Anyways they're all extremely long and probably not your cup of tea. The Godfather Part II is the best one and the least boring despite being the longest, but there's a part of the plot early on that's unnecessarily confusing (it's a temporary thing and not really important, but because it doesn't feel intentional I can see it being a sticking point with you - it's one of the things Ebert took issue with in his infamous three-star review).
But for the most part if you find yourself curious whether Godfather Part I or Part II is better but still don't want to invest six hours of your life to it, just remember that Kinemalogue blog commentator "Daf" went and found out; it's The Godfather Part II. ;)
Hey, there's always Apocalypse Now! (Stick with the short cut)
One day I really do have to see them. They're seminal. I own the damn things, and have for years. (I may also have seen Part I as, like, a preteen, but I'm not sure if I watched the whole thing and only recall finding it boring but, you know, I was ten or eleven.) But it's close to sitting down a season of prestige television, and the thought makes my bones melt inside my body. I'm also sort of inimical to "serious gangster movies about America or something," thanks Marty, albeit also not because of Goodfellas (another "have I ever actually watched that?" movie) but Casino, The Irishman, and Killers of the Flower Moon.
DeleteLaughed at "random teenage girl at the Taco Bell drive-through." The reputation of Part III does precede it.
My recollection is preferring the Redux Cut!
I lol'ed at "season of prestige television" because it reminded me how they literally DID run the movies together as a single TV miniseries before!
DeleteIf you dug the Apocalypse Redux maybe the Godfathers might be more up your alley than I thought - my own impression was that it felt exactly like I was watching "Apocalypse Now Deleted Scenes: The Movie" which was fine but unessential.

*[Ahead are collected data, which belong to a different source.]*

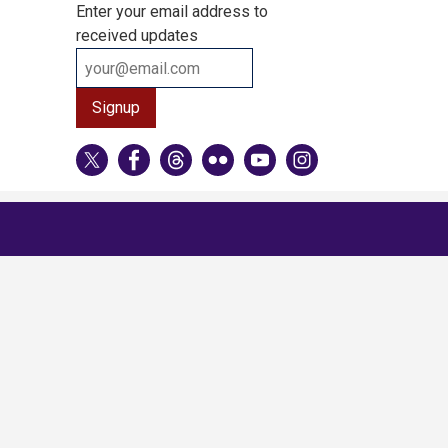
Enter your email address to
received updates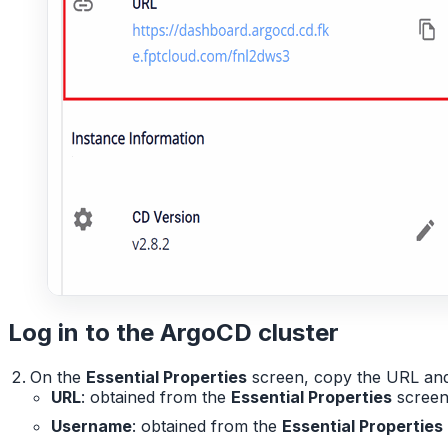
Log in to the ArgoCD cluster
On the
Essential Properties
screen, copy the URL and 
URL
: obtained from the
Essential Properties
scree
Username
: obtained from the
Essential Properties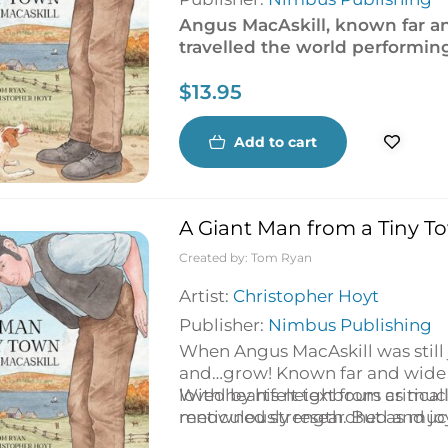
Angus MacAskill, known far an
travelled the world performin
to return to the place he love
$
13.95
Add to cart
A Giant Man from a Tiny To
Created by:
Tom Ryan
Artist:
Christopher Hoyt
Publisher:
Nimbus Publishing
When Angus MacAskill was still
and…grow! Known far and wide 
loved by his neighbours as much 
With heartfelt text from critic
renowned strength. But as much a
meticulously researched and joy
Cape Breton, he decided to lea
is for Adventure
),
A Giant Man f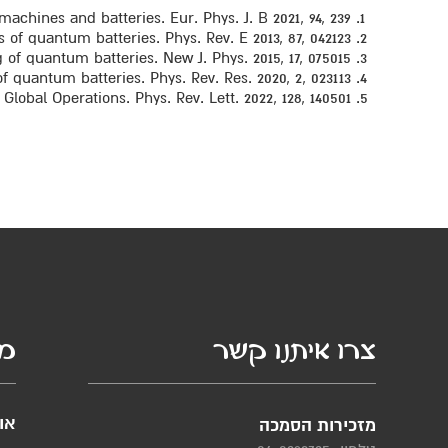
chines and batteries. Eur. Phys. J. B 2021, 94, 239.
of quantum batteries. Phys. Rev. E 2013, 87, 042123.
of quantum batteries. New J. Phys. 2015, 17, 075015.
 quantum batteries. Phys. Rev. Res. 2020, 2, 023113.
obal Operations. Phys. Rev. Lett. 2022, 128, 140501
סף
צרו איתנו קשר
ות
מזכירות הסמכה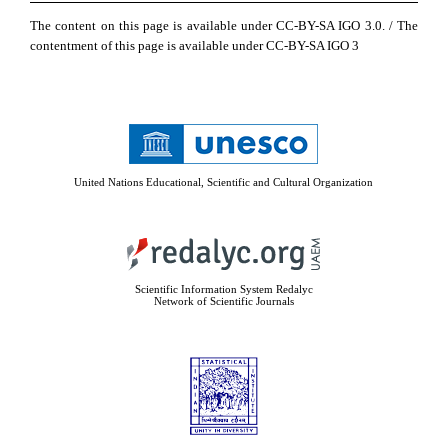
The content on this page is available under CC-BY-SA IGO 3.0. / The
contentment of this page is available under CC-BY-SA IGO 3
United Nations Educational, Scientific and Cultural Organization
Scientific Information System Redalyc
Network of Scientific Journals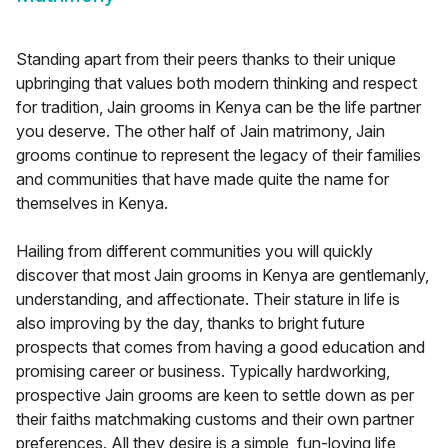
Standing apart from their peers thanks to their unique
upbringing that values both modern thinking and respect
for tradition, Jain grooms in Kenya can be the life partner
you deserve. The other half of Jain matrimony, Jain
grooms continue to represent the legacy of their families
and communities that have made quite the name for
themselves in Kenya.
Hailing from different communities you will quickly
discover that most Jain grooms in Kenya are gentlemanly,
understanding, and affectionate. Their stature in life is
also improving by the day, thanks to bright future
prospects that comes from having a good education and
promising career or business. Typically hardworking,
prospective Jain grooms are keen to settle down as per
their faiths matchmaking customs and their own partner
preferences. All they desire is a simple, fun-loving life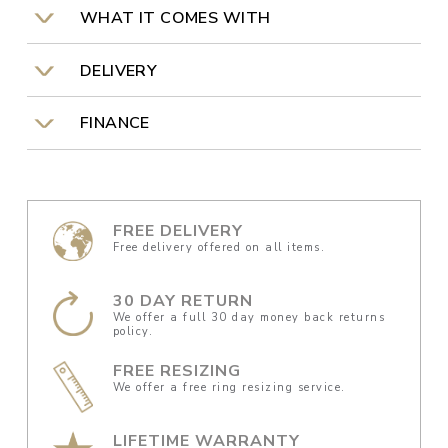
WHAT IT COMES WITH
DELIVERY
FINANCE
FREE DELIVERY
Free delivery offered on all items.
30 DAY RETURN
We offer a full 30 day money back returns
policy.
FREE RESIZING
We offer a free ring resizing service.
LIFETIME WARRANTY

Oh, to be more on topic: I was looking forward to Megalopolis because I somehow got it into my head that it was a version of/ homage to the old Metropolis silent film, and I carried this notion all the way up until around the time the trailer debuted and it looked like it was more akin to something like The Fountainhead or whatever, at which point my interest instantly evaporated. Maybe I'll see it sometime, but your review doesn't encourage me to hurry!